Muitos pensam que os shoujo não passam de novelas animadas, mas trazem muito mais do que romances bobos e lágrimas de graça. Os shoujos carregam o fardo de serem consideradas produções de enredo fraco e de história pouco atrativa. Por isso, muitos deixam de assistir a essas produções, especialmente nos cosplays. Só pela arte e pelos traços, os shoujo já merecem ser vistos. Japoneses já são caprichosos; mulheres, então… Cenários de tirar o fôlego e roupas que geram moda.

Os shoujos acabam prendendo mais a atenção que os shonen. A cada capítulo, coisas sutis mudam o curso da história. No caso dos shonen, intermináveis lutas, como a dos sayajin contra, cansam e enjoam o espectador. Um ponto positivo para os shoujo são seus personagens, mais explorados no coração do que no físico. Os personagens dos shoujo se apaixonam, são imperfeitos e passam por conflitos psicológicos, como o das Guerreiras Mágicas de Rayearth, por terem matado a princesa Esmeralda.

Além disso, nos shoujo temos os romances mais impossíveis: Sakura acha que gosta de Yukito, porém Yukito gosta de Tōya, irmão da Sakura; além disso, Sakura descobre gostar de Shoran, que já tem como pretendente sua prima e colega de Sakura, Mei. Os shoujos, infelizmente, não viram febres como os shonen, principalmente no Brasil. O último shoujo de considerável sucesso foi Sakura Card Captors, no começo dos anos 2000.

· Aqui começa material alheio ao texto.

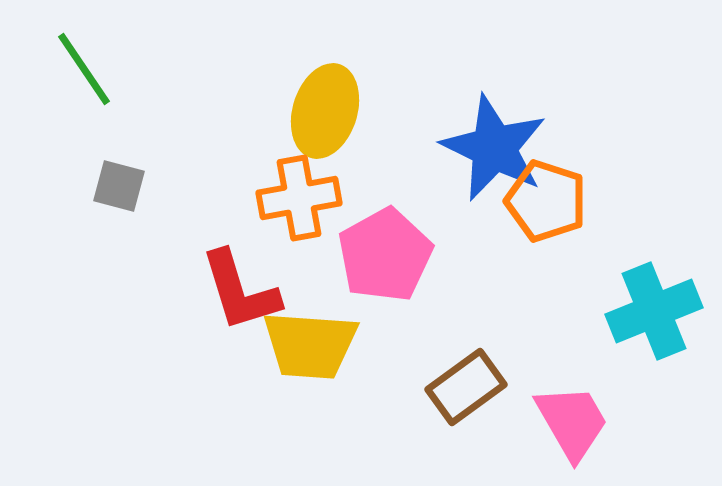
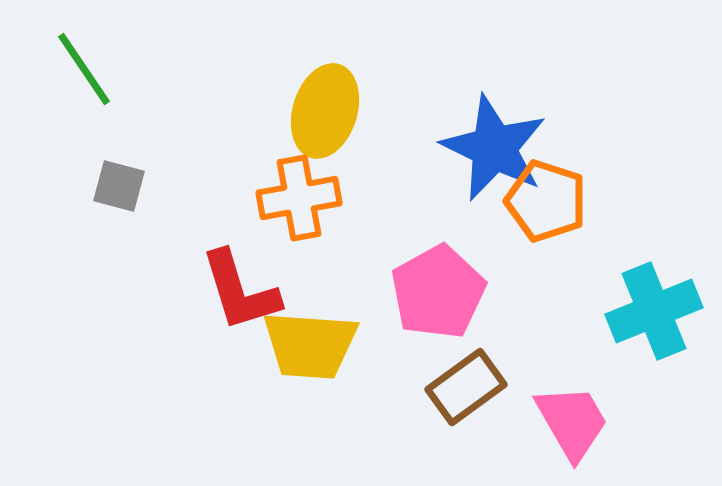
pink pentagon: moved 53 px right, 37 px down
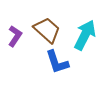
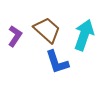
cyan arrow: moved 1 px left; rotated 8 degrees counterclockwise
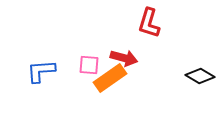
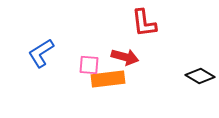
red L-shape: moved 5 px left; rotated 24 degrees counterclockwise
red arrow: moved 1 px right, 1 px up
blue L-shape: moved 18 px up; rotated 28 degrees counterclockwise
orange rectangle: moved 2 px left, 1 px down; rotated 28 degrees clockwise
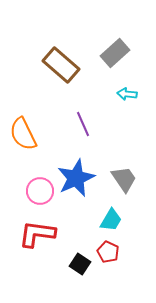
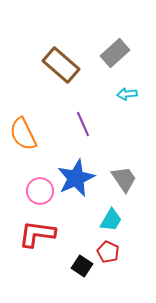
cyan arrow: rotated 12 degrees counterclockwise
black square: moved 2 px right, 2 px down
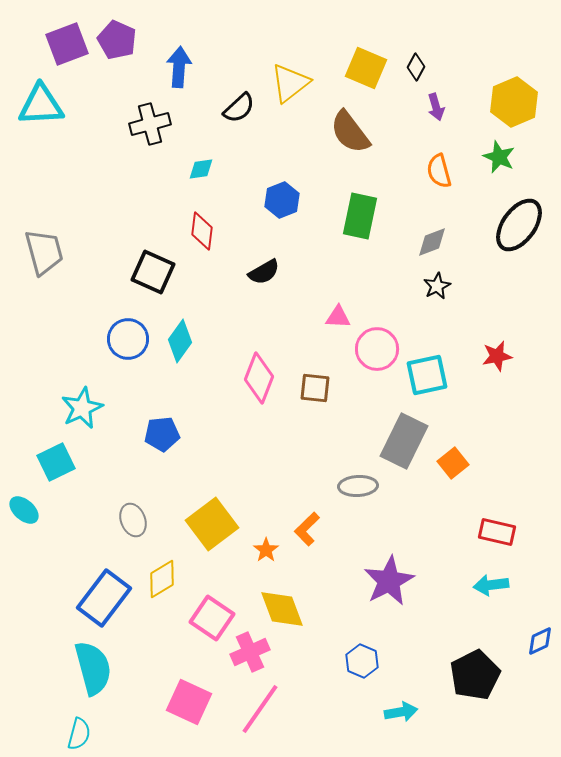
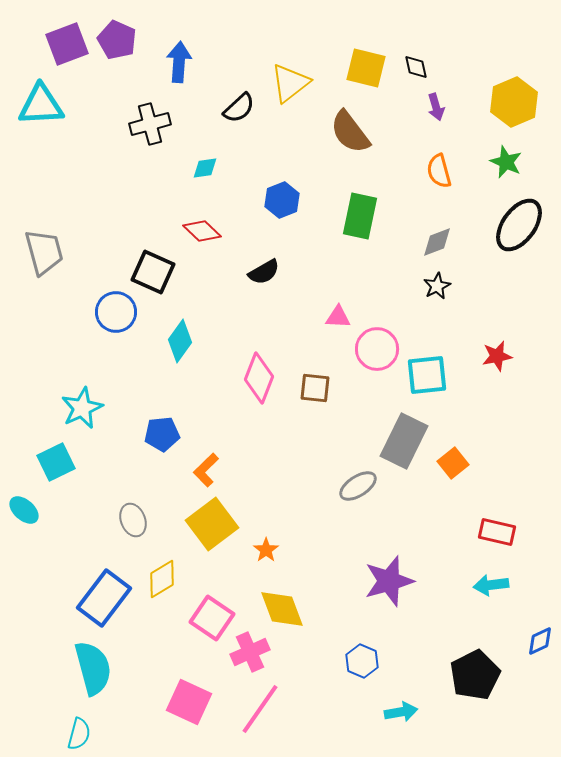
blue arrow at (179, 67): moved 5 px up
black diamond at (416, 67): rotated 40 degrees counterclockwise
yellow square at (366, 68): rotated 9 degrees counterclockwise
green star at (499, 157): moved 7 px right, 5 px down
cyan diamond at (201, 169): moved 4 px right, 1 px up
red diamond at (202, 231): rotated 54 degrees counterclockwise
gray diamond at (432, 242): moved 5 px right
blue circle at (128, 339): moved 12 px left, 27 px up
cyan square at (427, 375): rotated 6 degrees clockwise
gray ellipse at (358, 486): rotated 30 degrees counterclockwise
orange L-shape at (307, 529): moved 101 px left, 59 px up
purple star at (389, 581): rotated 12 degrees clockwise
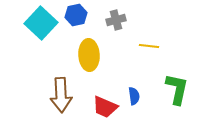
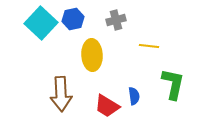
blue hexagon: moved 3 px left, 4 px down
yellow ellipse: moved 3 px right
green L-shape: moved 4 px left, 5 px up
brown arrow: moved 1 px up
red trapezoid: moved 2 px right, 1 px up; rotated 8 degrees clockwise
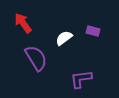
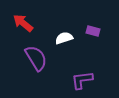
red arrow: rotated 15 degrees counterclockwise
white semicircle: rotated 18 degrees clockwise
purple L-shape: moved 1 px right, 1 px down
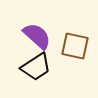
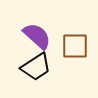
brown square: rotated 12 degrees counterclockwise
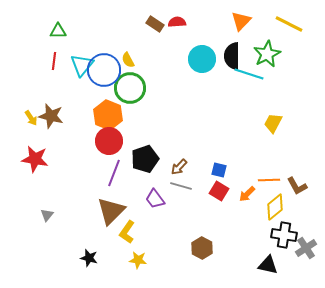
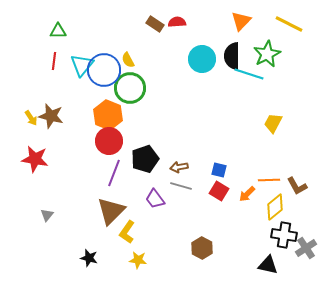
brown arrow: rotated 36 degrees clockwise
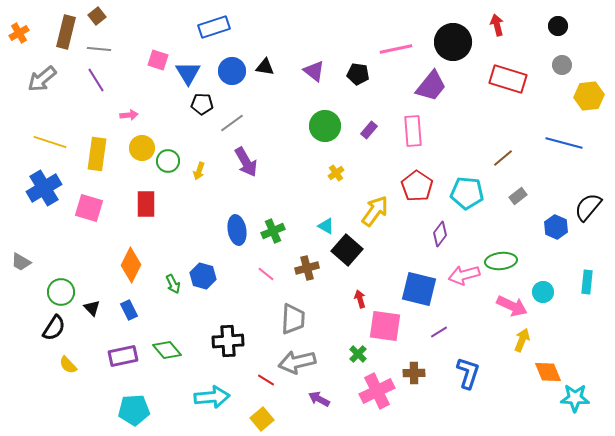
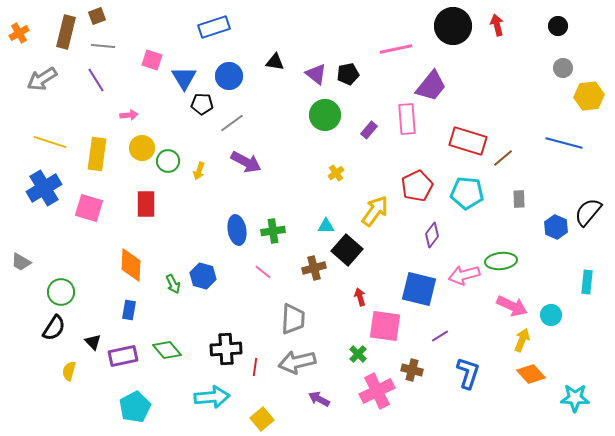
brown square at (97, 16): rotated 18 degrees clockwise
black circle at (453, 42): moved 16 px up
gray line at (99, 49): moved 4 px right, 3 px up
pink square at (158, 60): moved 6 px left
gray circle at (562, 65): moved 1 px right, 3 px down
black triangle at (265, 67): moved 10 px right, 5 px up
blue circle at (232, 71): moved 3 px left, 5 px down
purple triangle at (314, 71): moved 2 px right, 3 px down
blue triangle at (188, 73): moved 4 px left, 5 px down
black pentagon at (358, 74): moved 10 px left; rotated 20 degrees counterclockwise
gray arrow at (42, 79): rotated 8 degrees clockwise
red rectangle at (508, 79): moved 40 px left, 62 px down
green circle at (325, 126): moved 11 px up
pink rectangle at (413, 131): moved 6 px left, 12 px up
purple arrow at (246, 162): rotated 32 degrees counterclockwise
red pentagon at (417, 186): rotated 12 degrees clockwise
gray rectangle at (518, 196): moved 1 px right, 3 px down; rotated 54 degrees counterclockwise
black semicircle at (588, 207): moved 5 px down
cyan triangle at (326, 226): rotated 30 degrees counterclockwise
green cross at (273, 231): rotated 15 degrees clockwise
purple diamond at (440, 234): moved 8 px left, 1 px down
orange diamond at (131, 265): rotated 24 degrees counterclockwise
brown cross at (307, 268): moved 7 px right
pink line at (266, 274): moved 3 px left, 2 px up
cyan circle at (543, 292): moved 8 px right, 23 px down
red arrow at (360, 299): moved 2 px up
black triangle at (92, 308): moved 1 px right, 34 px down
blue rectangle at (129, 310): rotated 36 degrees clockwise
purple line at (439, 332): moved 1 px right, 4 px down
black cross at (228, 341): moved 2 px left, 8 px down
yellow semicircle at (68, 365): moved 1 px right, 6 px down; rotated 60 degrees clockwise
orange diamond at (548, 372): moved 17 px left, 2 px down; rotated 20 degrees counterclockwise
brown cross at (414, 373): moved 2 px left, 3 px up; rotated 15 degrees clockwise
red line at (266, 380): moved 11 px left, 13 px up; rotated 66 degrees clockwise
cyan pentagon at (134, 410): moved 1 px right, 3 px up; rotated 24 degrees counterclockwise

Muitos otakus sofrem preconceito por gostarem do gênero oposto ao seu sexo. O fato de rapazes acompanharem shoujo e vice-versa mostra que tais fãs têm a “mente aberta” e busca outros tipos de histórias, gêneros e conceitos. De qualquer modo, é evidente a mistura de gêneros, com mais ou menos intensidade. No caso de Naruto, Hinata gosta do protagonista, que gosta de Sakura, que gosta de Sasuke, que não gosta de ninguém. Qualquer semelhança com os românticos shoujos não é mera coincidência.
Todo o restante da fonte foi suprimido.